March 25, 2026 at 02:33 AM
Ark Invest buys $16M Circle dip after 20% price plunge

- Ark Invest purchased 161,513 shares of Circle Internet Group on Tuesday, totaling an investment of approximately $16.34 million.
- The move follows a 20% drop in Circle's stock price, triggered by regulatory concerns and reports of centralized wallet freezes.
- Despite recent volatility, Circle (CLCR) remains the third-largest holding in the ARKK ETF, valued at $334.5 million.
Strategic Accumulation Amid Market Volatility
Cathie Wood's Ark Invest utilized a significant market downturn on Tuesday to increase its position in Circle Internet Group, the issuer of the USDC stablecoin. The firm distributed the purchase of 161,513 shares across its ARKK, ARKW, and ARKF exchange-traded funds. Based on Tuesday's closing price of $101.17, the total acquisition cost was estimated at $16.34 million.
This aggressive "buy the dip" strategy comes as Ark Invest continues to rebalance its crypto-heavy portfolio. To maintain diversification, the firm limits individual holdings to roughly 10% of any single fund. Currently, Circle holds a prominent position in the flagship ARKK ETF, representing a 5.48% weighting. To fund its ongoing rebalancing, Ark also offloaded 41,064 shares of the crypto exchange Bullish, worth approximately $1.53 million, following a 5.51% decline in that stock.

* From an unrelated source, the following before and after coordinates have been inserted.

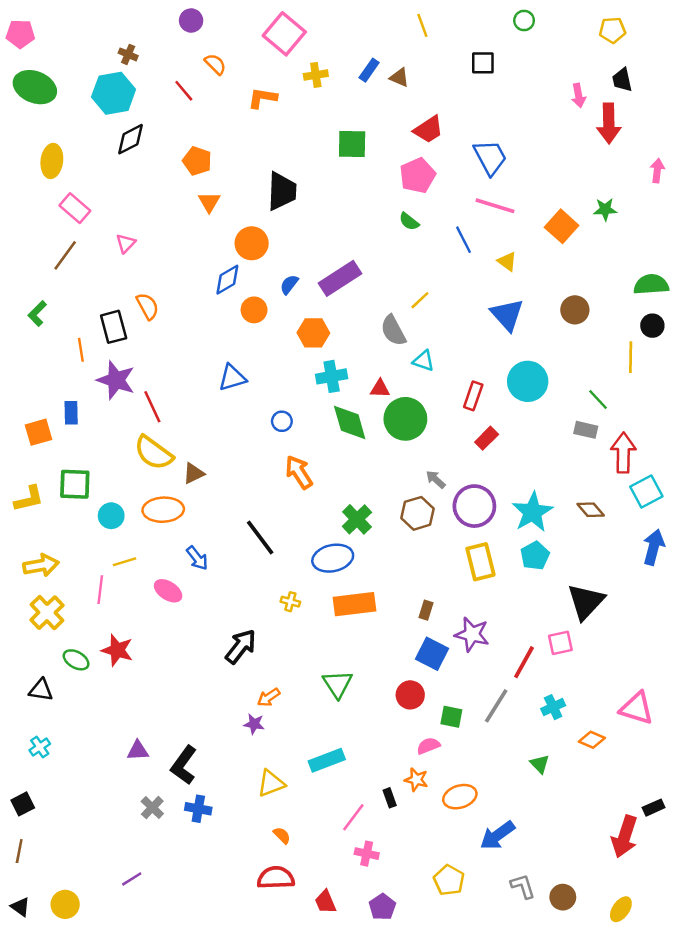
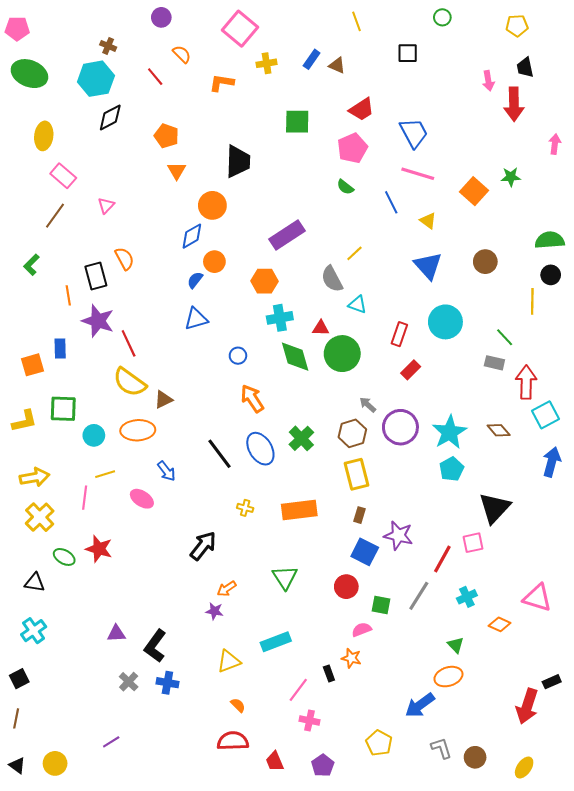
blue semicircle: (289, 284) -> (195, 280), moved
blue ellipse: (333, 558) -> (260, 449), moved, turned 72
yellow rectangle: (480, 562) -> (356, 474), moved
cyan cross: (40, 747) -> (34, 631), size x1.4
orange ellipse: (460, 797) -> (448, 677), moved

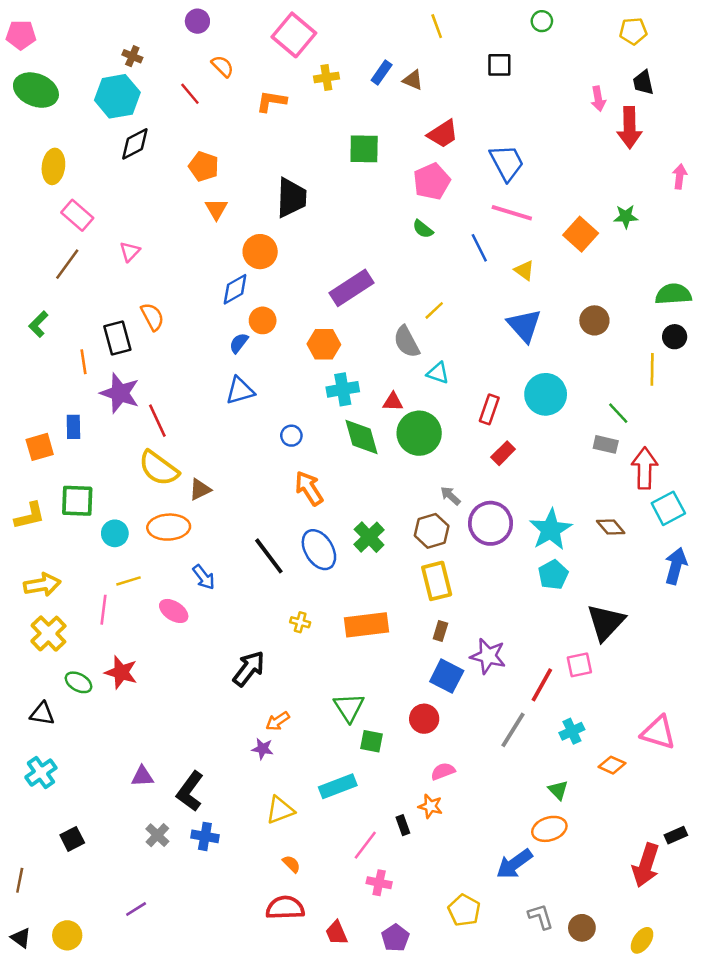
green square: (381, 605) -> (372, 741), moved
black square: (19, 679) -> (72, 839), moved

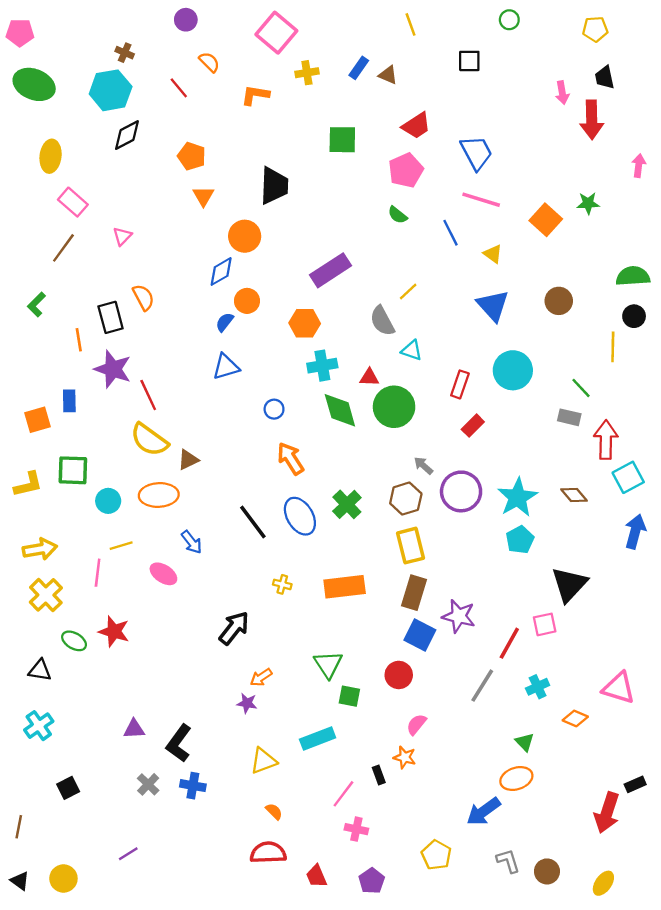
brown rectangle: (440, 631) -> (414, 593), size x1.8
pink semicircle: (443, 771) -> (416, 724), turned -30

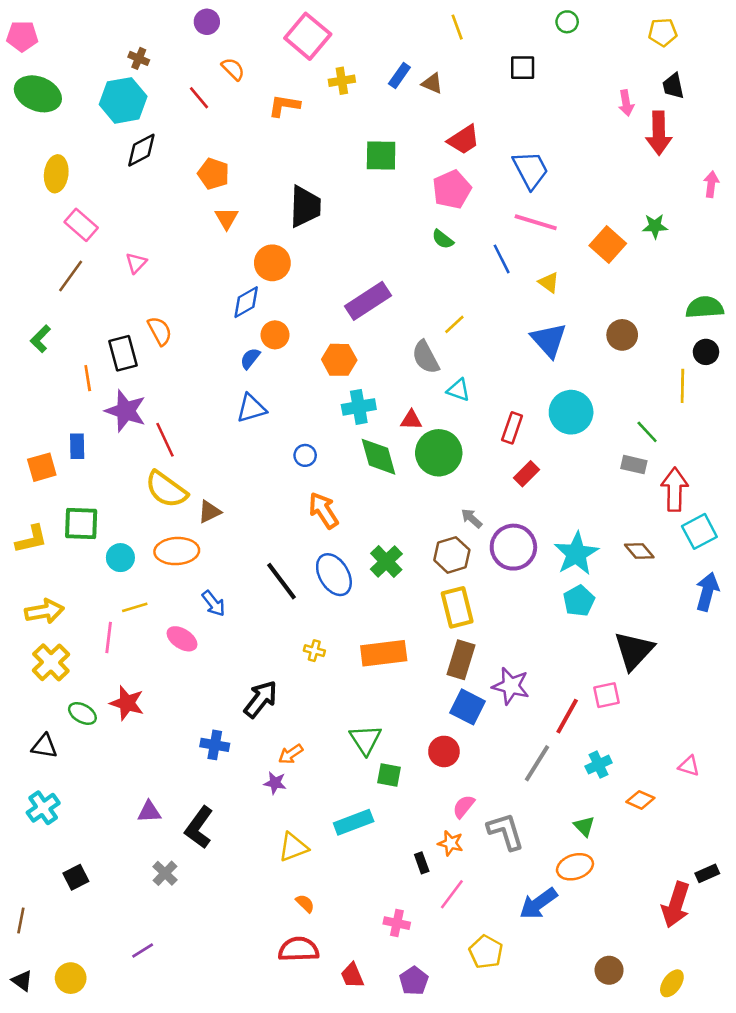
pink triangle: (619, 688) -> (689, 766), size x0.6
blue cross: (193, 786) -> (215, 745), moved
pink line: (343, 794) -> (452, 894), moved
gray L-shape: (508, 861) -> (506, 831), moved, size x1.4

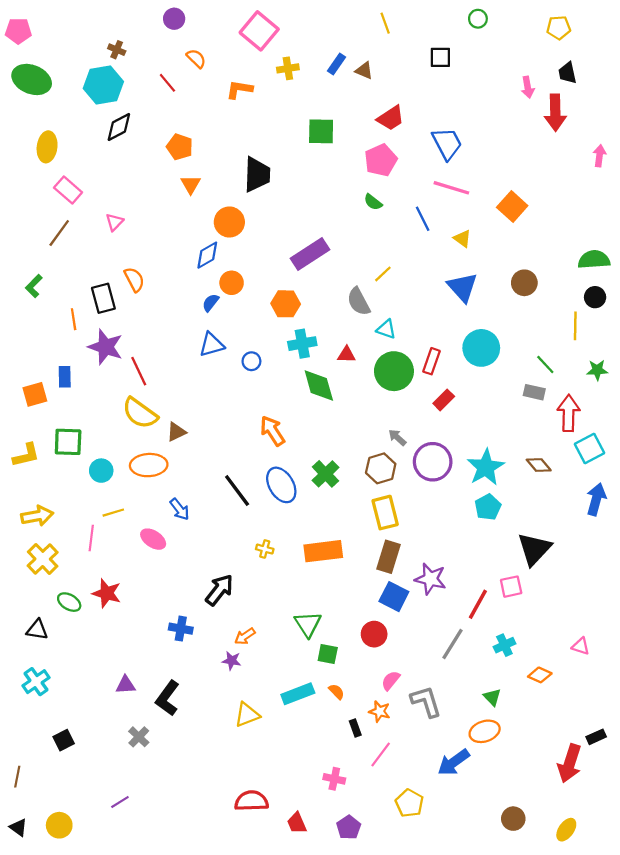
green star: (655, 226) -> (597, 370), moved
green circle: (439, 453) -> (394, 371), moved
blue circle: (305, 455) -> (251, 361), moved
orange semicircle: (305, 903) -> (337, 692), moved

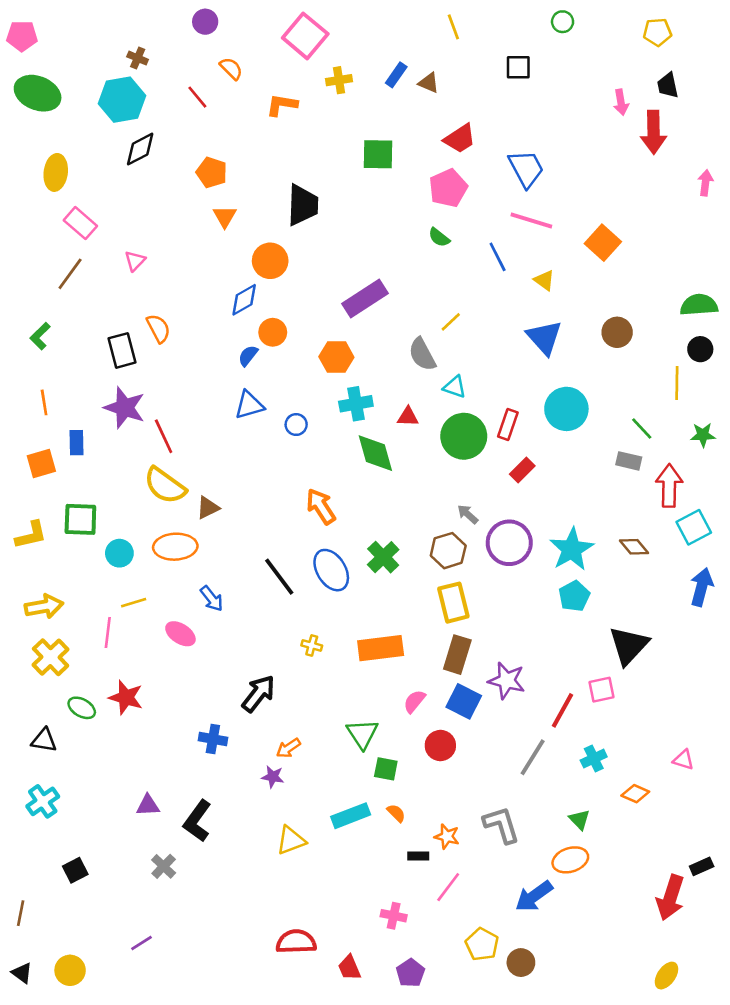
orange line: (74, 319) -> (44, 402), moved
pink semicircle: (391, 680) -> (414, 701), moved
black rectangle: (355, 728) -> (418, 856), turned -70
brown circle: (513, 819) -> (521, 963), moved

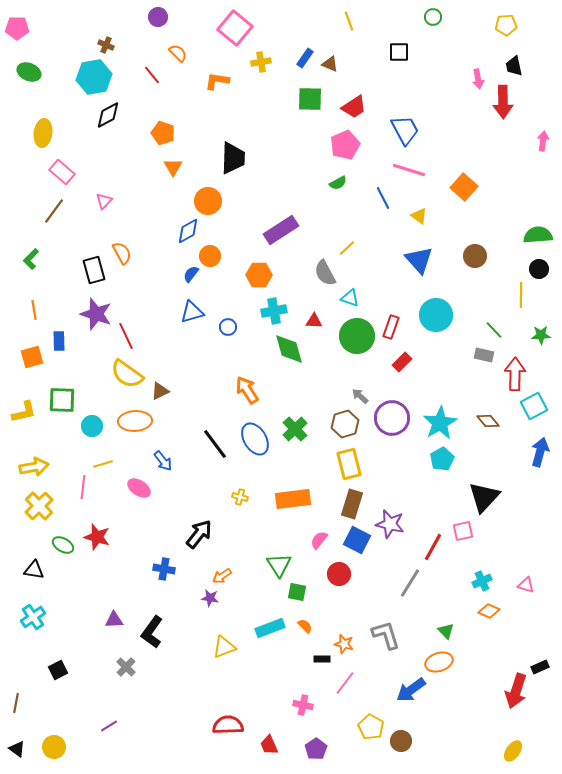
green ellipse: (38, 93) -> (29, 72), size x0.7
green square: (378, 154) -> (310, 99), moved
green semicircle: (439, 237) -> (338, 183), turned -66
cyan cross: (594, 759) -> (482, 581), moved

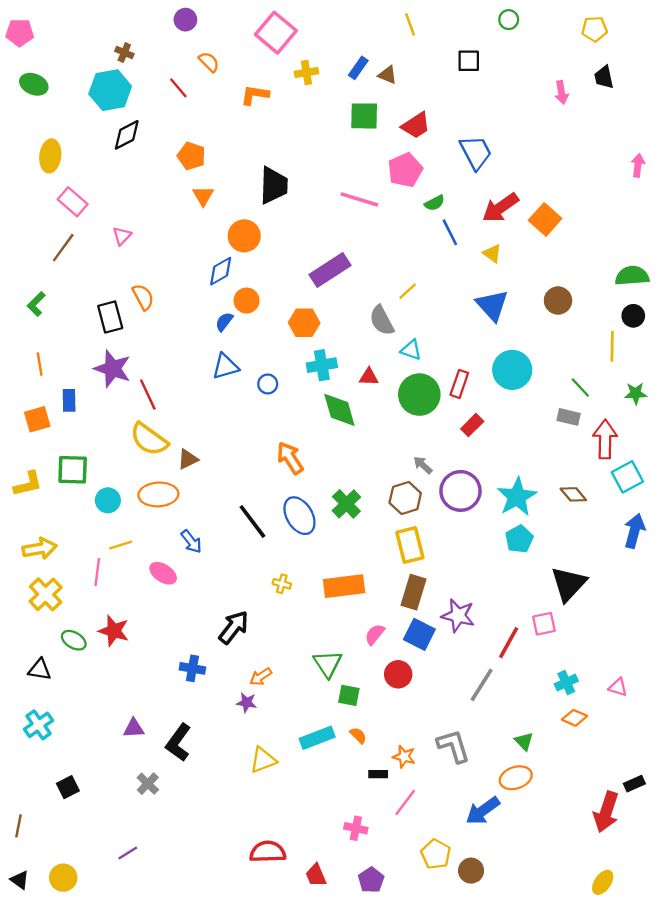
red arrow: (503, 102) -> (500, 208), moved, turned 56
pink line: (409, 170) -> (359, 199), moved
green semicircle: (338, 183) -> (435, 203), moved

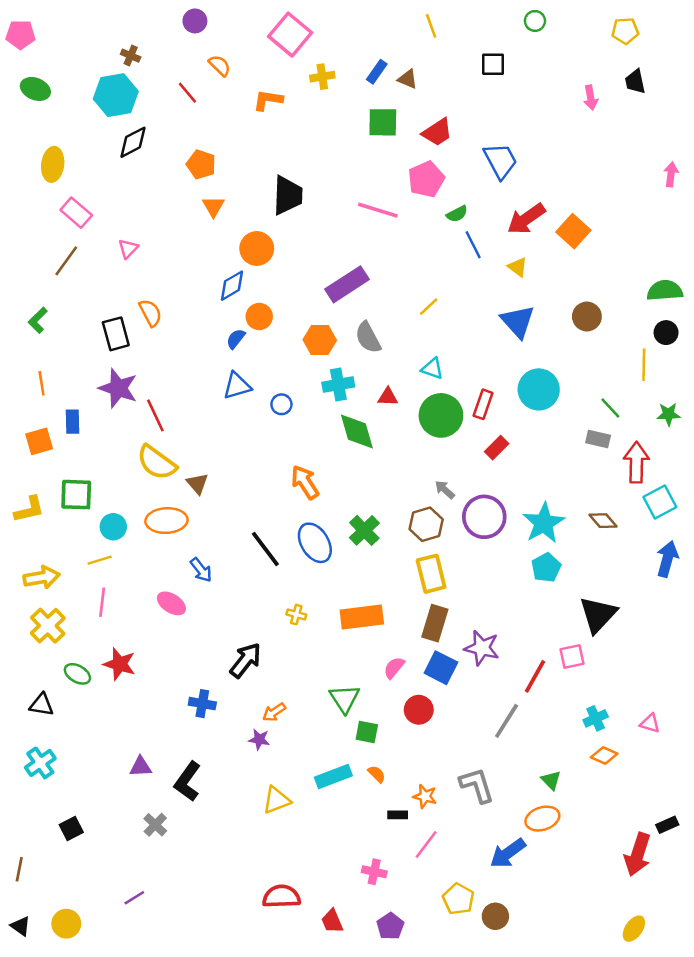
gray semicircle: (382, 321) -> (368, 338), moved
brown triangle: (188, 459) -> (197, 483), turned -45
yellow line: (121, 545) -> (100, 560), moved

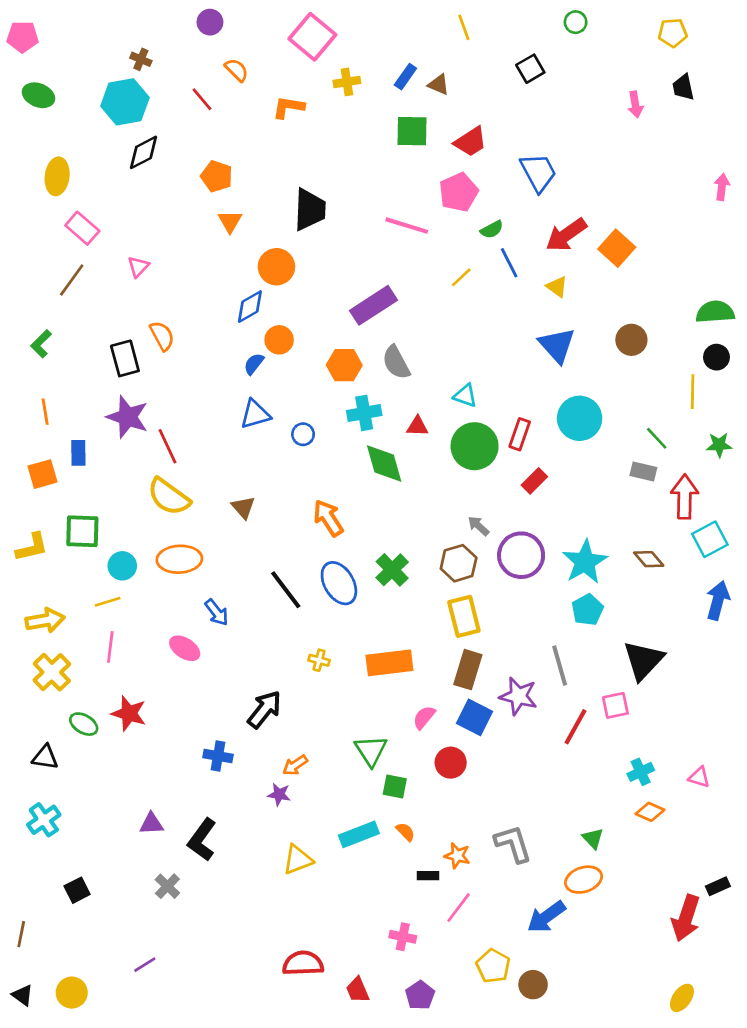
black square: (493, 64) -> (530, 69), turned -30
yellow line: (429, 307) -> (461, 277), moved
brown triangle: (197, 483) -> (243, 507), moved
gray line: (507, 721) -> (560, 666), moved, turned -48

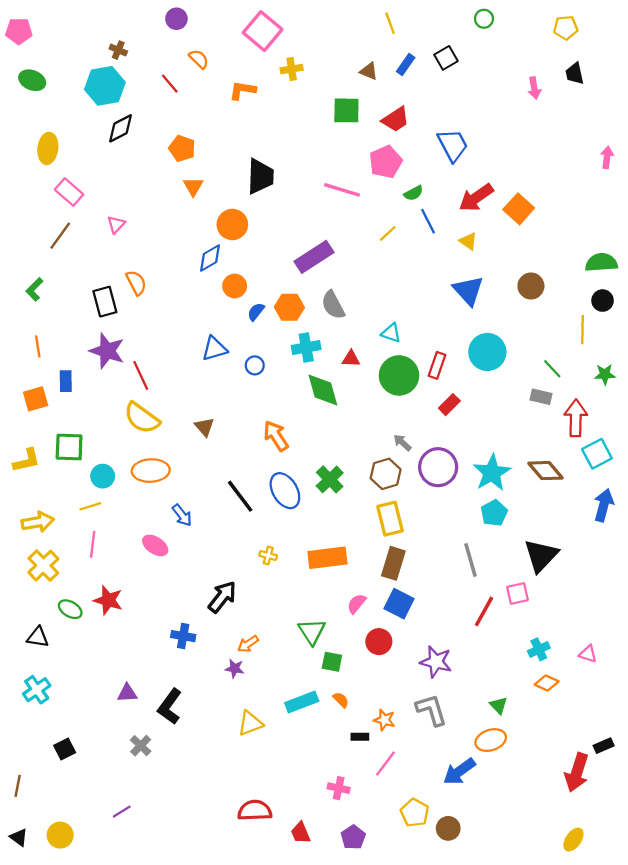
blue rectangle: (405, 77) -> (406, 65), moved
blue semicircle: (254, 364) -> (256, 312), moved
brown diamond: (649, 559) -> (545, 471), size x1.4
purple star: (518, 696) -> (436, 662), moved

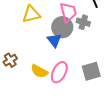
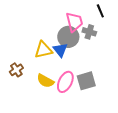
yellow triangle: (31, 14) -> (43, 50), moved
gray square: (91, 71) -> (86, 81), moved

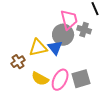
brown cross: (16, 70) -> (18, 62), moved

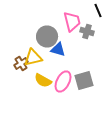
gray circle: (63, 35) -> (47, 36), moved
yellow triangle: (38, 48) -> (33, 58), moved
blue triangle: (55, 48) -> (58, 50), turned -35

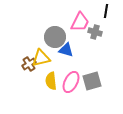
black line: (98, 10) -> (106, 11), turned 32
pink trapezoid: (72, 22) -> (80, 22), turned 40
yellow semicircle: (43, 80) -> (51, 81), turned 54

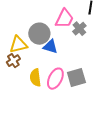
gray cross: (95, 32) -> (79, 29), turned 32
yellow triangle: (41, 58) -> (18, 45), moved

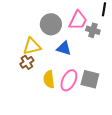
gray cross: (79, 29) -> (93, 30), turned -32
gray circle: (39, 34) -> (51, 24), moved
gray square: (76, 78) -> (90, 79), turned 30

Regulatory Headwinds and Yield Concerns
The 20% intraday collapse of Circle's stock was largely attributed to emerging details regarding the U.S. Clarity Act. Draft language circulating in Washington suggests a potential ban on yield payments for simply holding stablecoins. Analysts at Mizuho noted that such a legislative shift could severely impact Circle's core USDC business model, which relies on generating revenue from the assets backing the stablecoin.
While the stock saw a minor after-hours recovery of 1.5%, its long-term performance remains mixed. The shares have gained 65% over the last month but are still down 23% over the past six months, reflecting the high-stakes regulatory environment facing stablecoin issuers in the United States.
Centralization Risks and Competitive Pressures
Adding to the negative sentiment, on-chain researcher ZachXBT reported on Tuesday that Circle had frozen 16 hot wallets associated with various businesses involved in a U.S. civil case. This action sparked renewed criticism from industry observers regarding the centralized nature of USDC, highlighting that the issuer can restrict access to funds at the request of government authorities.
Furthermore, Circle's primary competitor, Tether, announced it is proceeding with its first comprehensive financial audit conducted by a Big Four accounting firm. This development threatens Circle's historical marketing position as the more transparent and compliant alternative to Tether. As competition intensifies and oversight tightens, Ark's increased investment signals a long-term bet on Circle's ability to navigate these institutional and legislative hurdles.